Background: Accelerated epigenetic age has been proposed as a biomarker of increased aging, which may indicate disruptions in cellular and organ system homeostasis and thus contribute to sensitivity to environmental exposures.
Methods: Using 497 participants from the CATHGEN cohort, we evaluated whether accelerated epigenetic aging increases cardiovascular sensitivity to traffic-related air pollution (TRAP) exposure. We used residential proximity to major roadways and source apportioned air pollution models as measures of TRAP exposure, and chose peripheral arterial disease (PAD) and blood pressure as outcomes based on previous associations with TRAP. We used Horvath epigenetic age acceleration (AAD) and phenotypic age acceleration (PhenoAAD) as measures of age acceleration, and adjusted all models for chronological age, race, sex, smoking, and socioeconomic status.

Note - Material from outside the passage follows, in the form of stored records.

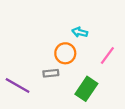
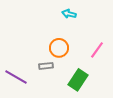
cyan arrow: (80, 32) -> (69, 14), moved

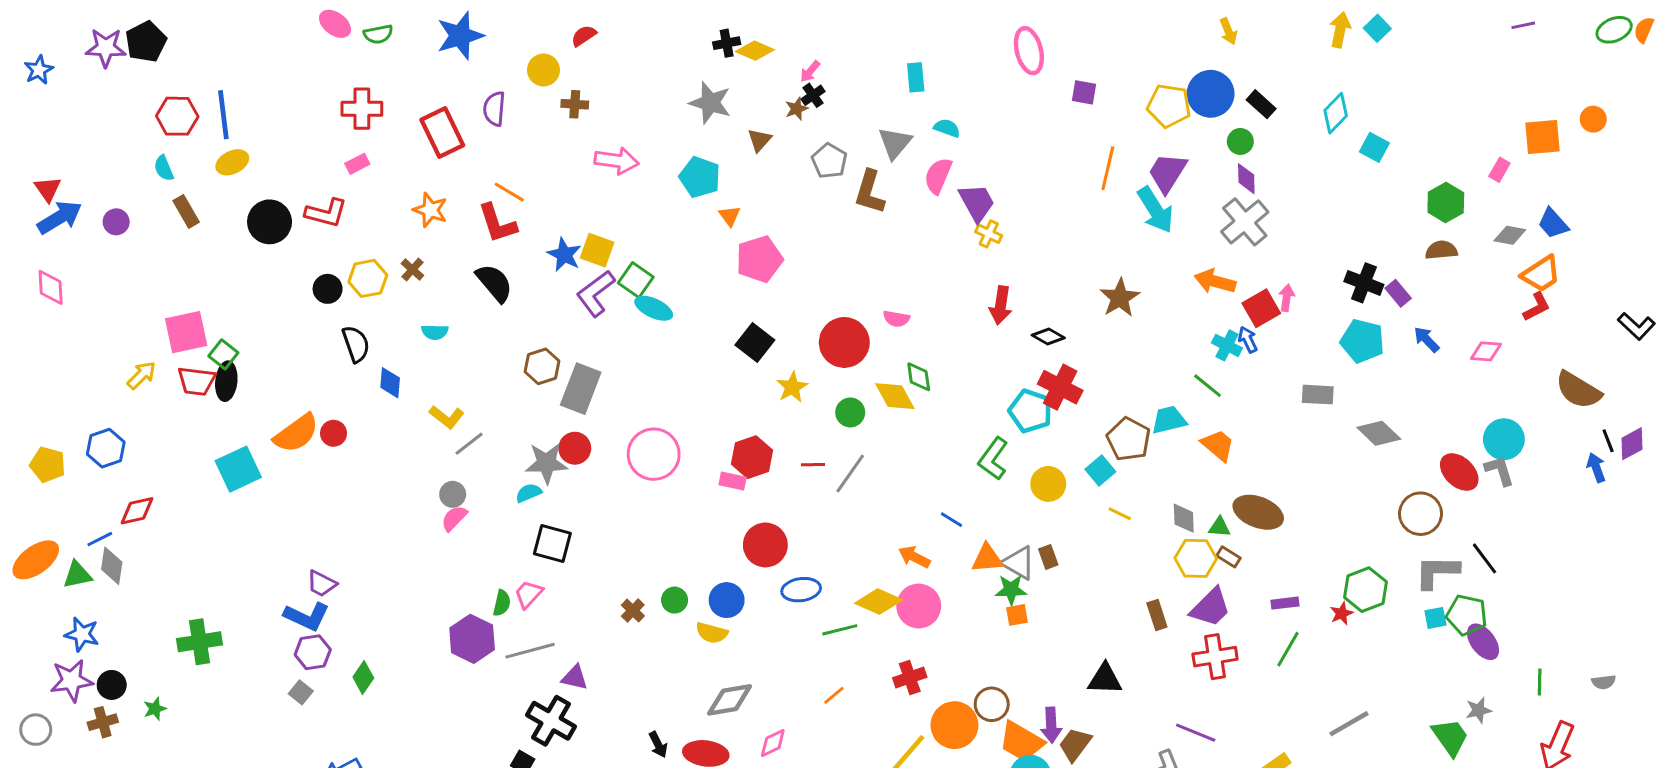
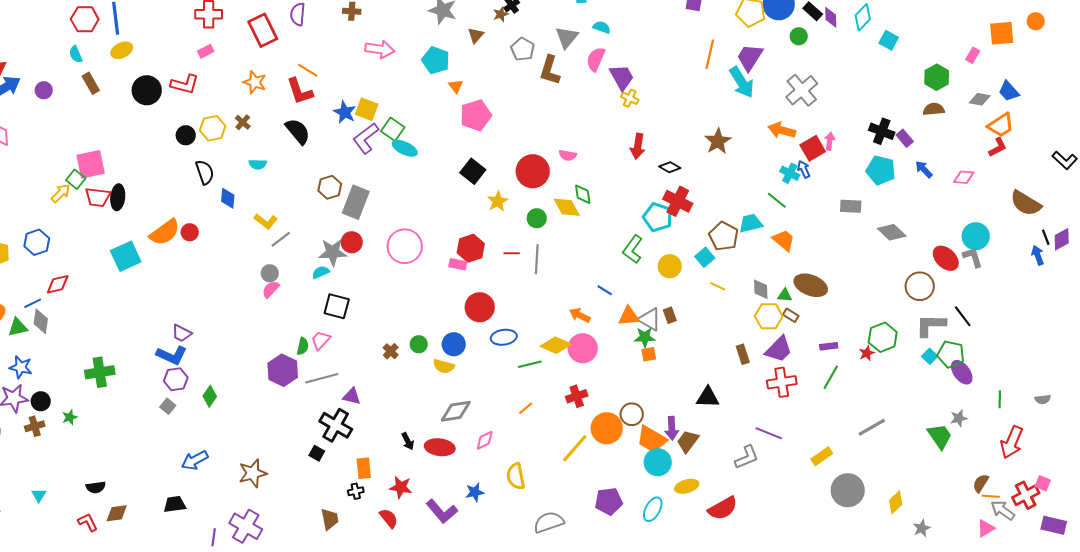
purple diamond: (1246, 179) -> (831, 17), moved
green square: (223, 354) -> (76, 179), moved
gray line: (850, 474) -> (537, 259), turned -32
cyan square: (1435, 618) -> (930, 356), turned -35

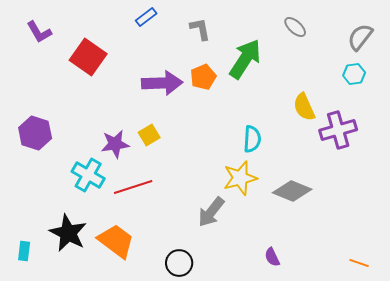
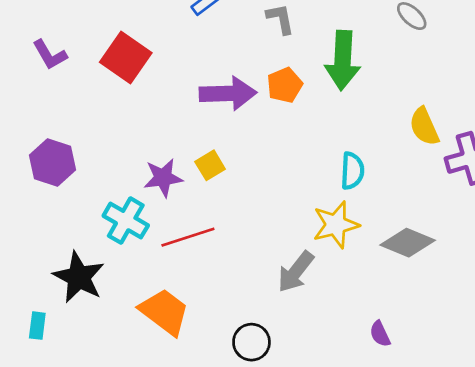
purple L-shape: (39, 32) -> (50, 55), moved
green arrow: (245, 59) -> (343, 60), turned 150
black star: (68, 233) -> (79, 277), moved

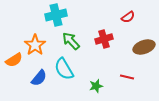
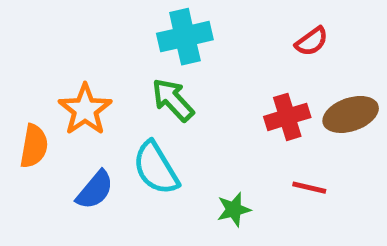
cyan cross: (56, 15) -> (185, 37), moved
red cross: (104, 39) -> (287, 117), moved
orange semicircle: (14, 60) -> (34, 146), turned -48

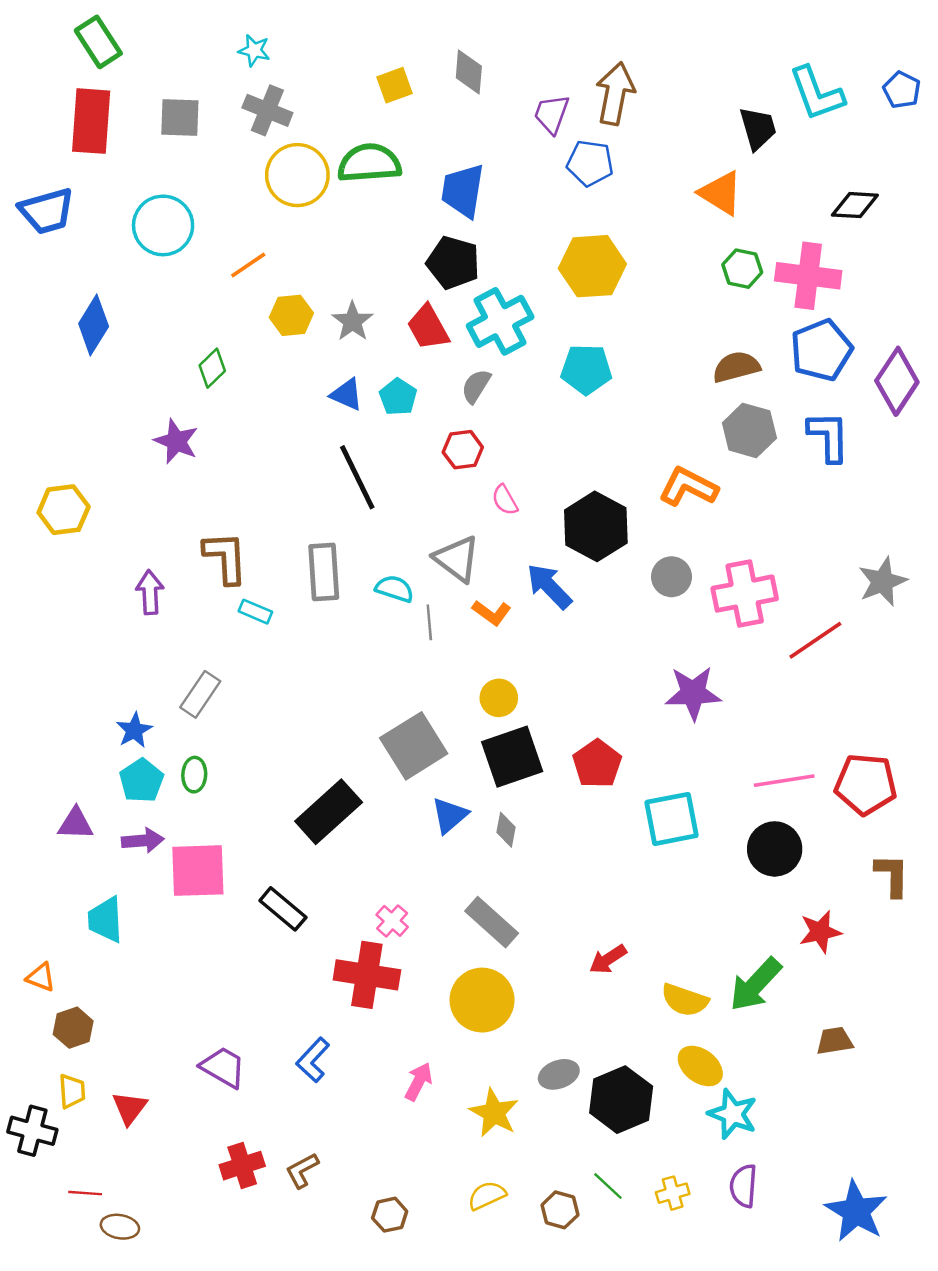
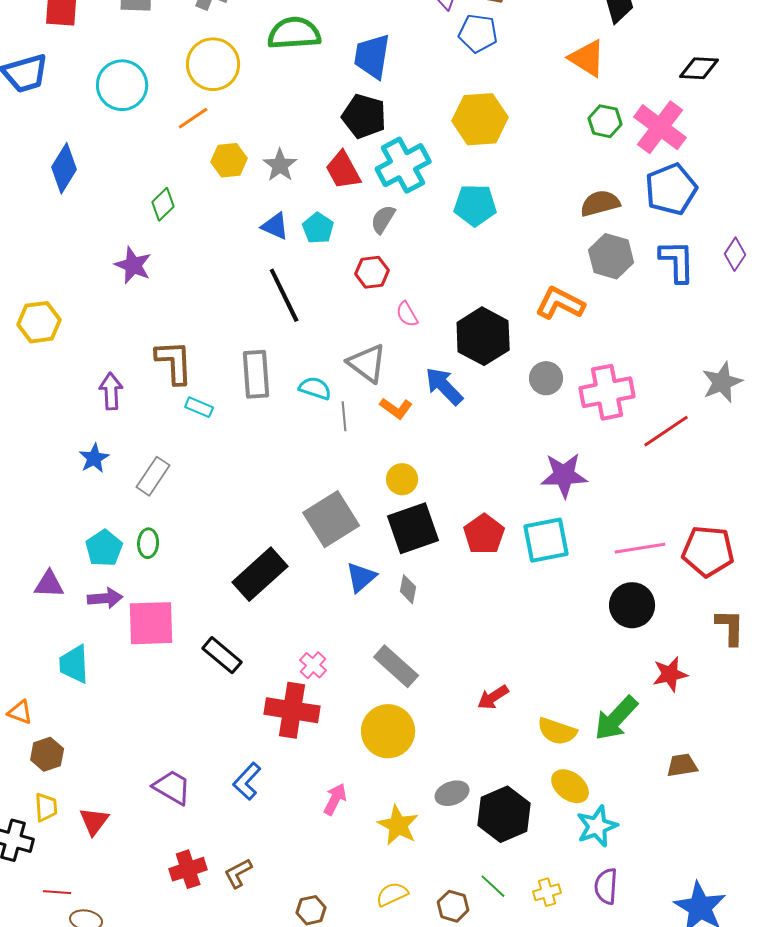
yellow circle: (297, 175) -> (213, 64), moved
pink cross: (808, 276) -> (660, 127), turned 30
purple diamond: (897, 381) -> (735, 254), moved, size x0.6
blue star: (134, 730) -> (94, 458), moved
cyan square: (671, 819) -> (546, 540), moved
cyan star: (733, 1114) -> (597, 826), turned 30

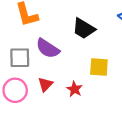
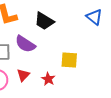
black trapezoid: (84, 29) -> (44, 21), moved

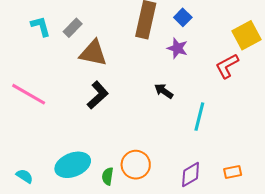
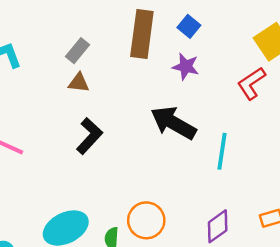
gray rectangle: (73, 28) -> (78, 51), moved
brown triangle: (93, 53) -> (79, 83), size x0.6
black arrow: (164, 91) -> (173, 123), size x1.8

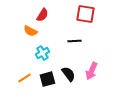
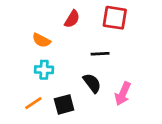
red semicircle: (42, 15) -> (72, 19), moved
cyan cross: (42, 53) -> (44, 70), moved, turned 32
black semicircle: (68, 74) -> (92, 83), moved

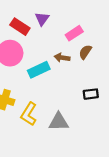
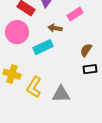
brown semicircle: (85, 52) -> (86, 50), moved
brown arrow: (62, 58) -> (55, 28), moved

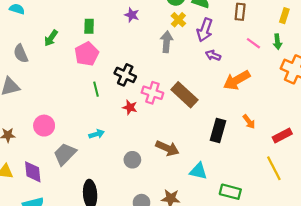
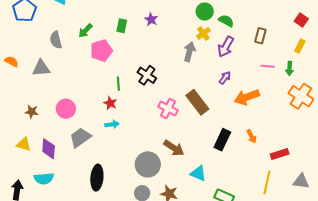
purple star: (132, 15) -> (151, 19), moved
pink line: (253, 43) -> (268, 66), turned -40
pink pentagon: (87, 54) -> (101, 51), moved
purple arrow: (213, 55) -> (225, 78), moved, turned 96
pink cross: (152, 93) -> (168, 109), moved
red star: (130, 107) -> (110, 103), moved
gray circle: (132, 160) -> (148, 164), moved, size x1.6
yellow line: (274, 168) -> (267, 182), turned 30

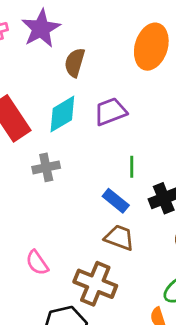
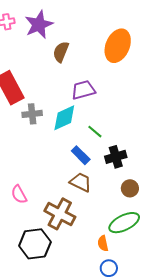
cyan diamond: (62, 114) -> (64, 118), moved
gray cross: (46, 167) -> (32, 114), moved
green line: (132, 167) -> (95, 132), turned -56

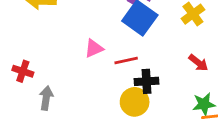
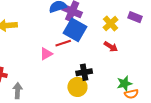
red line: (126, 61) -> (63, 43), moved
red arrow: (198, 63) -> (111, 47), moved

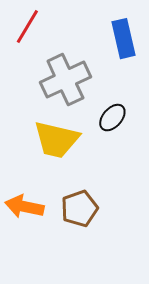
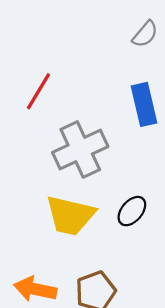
black ellipse: (112, 118) -> (132, 211), moved

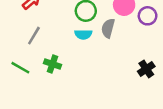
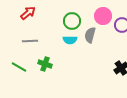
gray line: (34, 36) -> (30, 41), turned 56

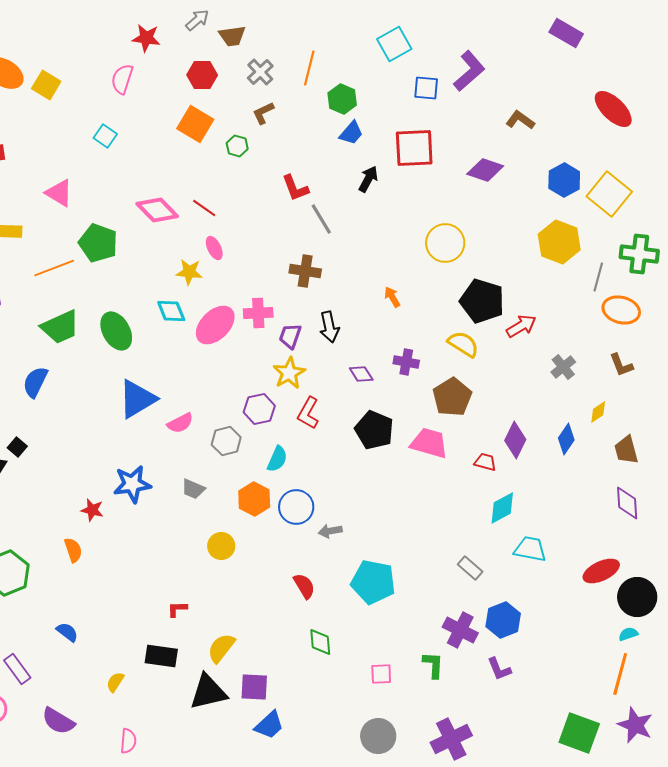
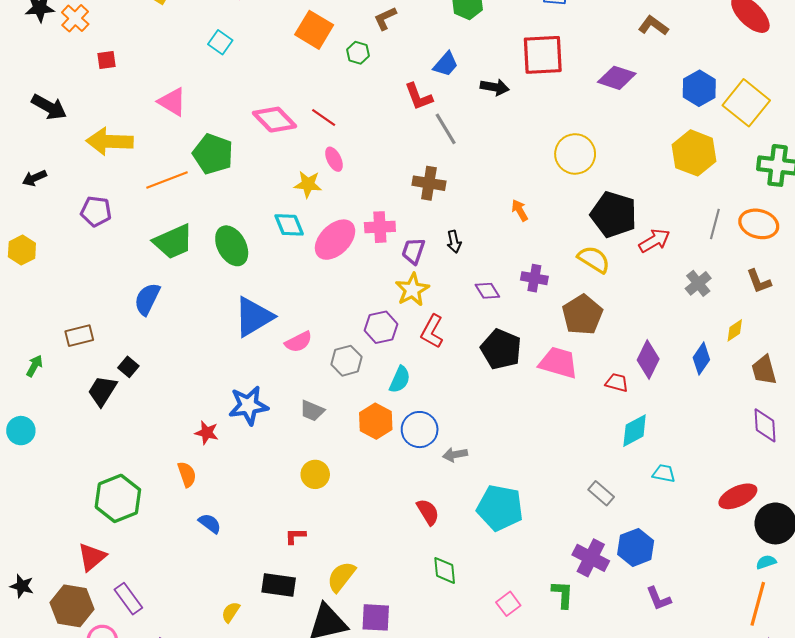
blue trapezoid: (351, 133) -> (446, 64), moved
black arrow: (368, 179) -> (495, 87), turned 72
gray line: (598, 277) -> (715, 224), moved
black arrow: (329, 327) -> (454, 242), size x0.7
yellow circle: (221, 546) -> (315, 474), moved
cyan trapezoid: (530, 549) -> (664, 473), size x0.7
blue semicircle: (67, 632) -> (210, 523), moved
purple L-shape: (499, 669) -> (659, 599), moved
pink square: (381, 674) -> (508, 604), turned -35

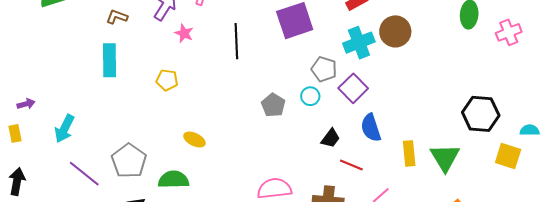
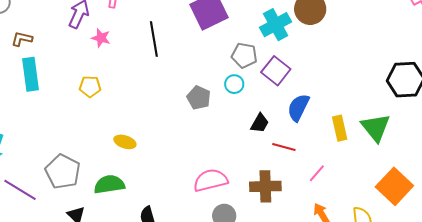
brown L-shape: (117, 17) -> (22, 39), moved
blue semicircle: (371, 128) -> (298, 108), turned 52

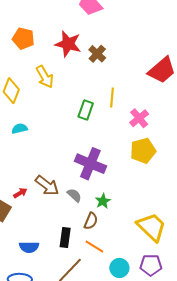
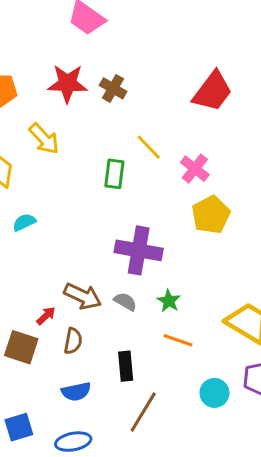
yellow line: (112, 97) -> (149, 147), turned -36
brown semicircle: (91, 221) -> (73, 341), moved
orange line: (94, 246) -> (178, 340), moved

Results: We observed significant interactions between TRAP and both AAD and PhenoAAD. Interactions indicated that increased epigenetic age acceleration elevated associations between proximity to roadways and PAD. Interactions were also observed between AAD and gasoline and diesel source apportioned PM2.5.
Conclusion: Epigenetic age acceleration may be a biomarker of sensitivity to air pollution, particularly for TRAP in urban cohorts. This presents a novel means by which to understand sensitivity to air pollution and provides a molecular measure of environmental sensitivity.
Keywords: DNA methylation age; air pollution; cardiovascular disease; environmental sensitivity; traffic.